▶ [The problem]
Count the lines in the entries that contain "font". Say the number and nothing more.

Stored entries
********************

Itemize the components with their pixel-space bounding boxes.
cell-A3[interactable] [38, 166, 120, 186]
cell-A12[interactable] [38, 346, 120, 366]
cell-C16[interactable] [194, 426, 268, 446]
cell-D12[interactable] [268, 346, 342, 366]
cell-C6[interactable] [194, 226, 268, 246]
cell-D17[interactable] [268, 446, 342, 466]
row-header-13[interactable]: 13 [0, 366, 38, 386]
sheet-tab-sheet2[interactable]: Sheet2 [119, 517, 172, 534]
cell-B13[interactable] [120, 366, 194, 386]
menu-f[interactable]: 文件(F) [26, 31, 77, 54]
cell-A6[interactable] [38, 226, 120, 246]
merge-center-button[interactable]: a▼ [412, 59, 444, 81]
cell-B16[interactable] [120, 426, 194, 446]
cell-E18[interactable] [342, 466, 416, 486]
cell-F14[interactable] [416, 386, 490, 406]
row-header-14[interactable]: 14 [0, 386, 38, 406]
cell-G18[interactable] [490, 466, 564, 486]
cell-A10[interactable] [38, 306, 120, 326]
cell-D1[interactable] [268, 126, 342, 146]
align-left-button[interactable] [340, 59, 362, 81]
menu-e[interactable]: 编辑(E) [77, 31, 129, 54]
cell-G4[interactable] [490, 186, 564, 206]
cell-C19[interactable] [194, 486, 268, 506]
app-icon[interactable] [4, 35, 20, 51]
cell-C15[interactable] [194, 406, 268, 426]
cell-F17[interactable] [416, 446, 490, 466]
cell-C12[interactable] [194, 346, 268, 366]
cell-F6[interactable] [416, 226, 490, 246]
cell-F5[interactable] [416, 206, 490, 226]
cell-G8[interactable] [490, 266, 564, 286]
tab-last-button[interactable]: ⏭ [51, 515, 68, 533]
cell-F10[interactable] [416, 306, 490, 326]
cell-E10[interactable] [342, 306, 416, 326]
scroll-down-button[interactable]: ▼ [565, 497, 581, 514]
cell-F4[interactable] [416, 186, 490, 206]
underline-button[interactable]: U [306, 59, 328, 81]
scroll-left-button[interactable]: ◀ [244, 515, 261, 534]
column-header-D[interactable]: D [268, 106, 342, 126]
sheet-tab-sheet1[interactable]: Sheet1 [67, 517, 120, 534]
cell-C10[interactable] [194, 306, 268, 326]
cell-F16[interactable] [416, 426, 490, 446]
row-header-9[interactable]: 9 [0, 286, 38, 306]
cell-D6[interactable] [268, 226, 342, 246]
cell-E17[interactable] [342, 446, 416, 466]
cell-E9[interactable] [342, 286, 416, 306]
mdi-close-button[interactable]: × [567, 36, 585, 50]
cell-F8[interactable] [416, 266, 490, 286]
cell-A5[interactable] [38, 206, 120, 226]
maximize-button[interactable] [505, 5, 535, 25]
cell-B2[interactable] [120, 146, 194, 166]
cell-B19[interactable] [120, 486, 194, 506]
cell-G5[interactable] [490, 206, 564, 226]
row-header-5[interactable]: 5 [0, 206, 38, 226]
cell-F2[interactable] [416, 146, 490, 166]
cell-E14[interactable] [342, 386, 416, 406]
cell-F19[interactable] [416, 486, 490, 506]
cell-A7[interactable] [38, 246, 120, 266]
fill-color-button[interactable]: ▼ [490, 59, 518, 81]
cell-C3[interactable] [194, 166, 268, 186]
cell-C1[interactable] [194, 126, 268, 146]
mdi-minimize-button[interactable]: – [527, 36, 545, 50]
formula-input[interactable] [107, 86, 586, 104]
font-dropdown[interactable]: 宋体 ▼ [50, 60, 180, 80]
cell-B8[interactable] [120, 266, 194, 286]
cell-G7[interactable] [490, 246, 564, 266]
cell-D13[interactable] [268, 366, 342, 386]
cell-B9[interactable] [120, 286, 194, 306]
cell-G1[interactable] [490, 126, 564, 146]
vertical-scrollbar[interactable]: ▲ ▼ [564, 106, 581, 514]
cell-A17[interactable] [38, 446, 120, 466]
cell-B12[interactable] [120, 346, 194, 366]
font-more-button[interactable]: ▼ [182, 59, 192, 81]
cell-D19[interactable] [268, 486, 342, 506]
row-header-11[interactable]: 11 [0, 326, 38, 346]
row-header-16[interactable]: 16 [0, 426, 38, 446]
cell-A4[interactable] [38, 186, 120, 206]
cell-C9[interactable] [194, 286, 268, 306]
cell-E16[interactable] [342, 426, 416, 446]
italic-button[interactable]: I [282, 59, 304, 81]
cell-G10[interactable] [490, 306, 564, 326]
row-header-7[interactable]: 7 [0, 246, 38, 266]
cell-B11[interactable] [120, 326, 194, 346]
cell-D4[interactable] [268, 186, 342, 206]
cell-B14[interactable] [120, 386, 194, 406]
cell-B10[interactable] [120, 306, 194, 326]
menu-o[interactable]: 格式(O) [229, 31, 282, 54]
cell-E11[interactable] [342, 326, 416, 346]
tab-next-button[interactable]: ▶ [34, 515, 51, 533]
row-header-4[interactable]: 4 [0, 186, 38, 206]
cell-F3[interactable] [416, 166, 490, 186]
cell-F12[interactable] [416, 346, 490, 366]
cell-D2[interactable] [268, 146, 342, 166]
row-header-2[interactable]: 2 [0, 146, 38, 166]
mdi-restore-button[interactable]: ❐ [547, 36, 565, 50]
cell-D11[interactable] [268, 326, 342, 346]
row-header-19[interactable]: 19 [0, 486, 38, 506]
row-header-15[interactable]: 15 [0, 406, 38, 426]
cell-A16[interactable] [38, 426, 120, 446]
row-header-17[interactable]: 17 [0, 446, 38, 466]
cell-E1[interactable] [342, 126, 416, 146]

********************

▶ [Task result]
2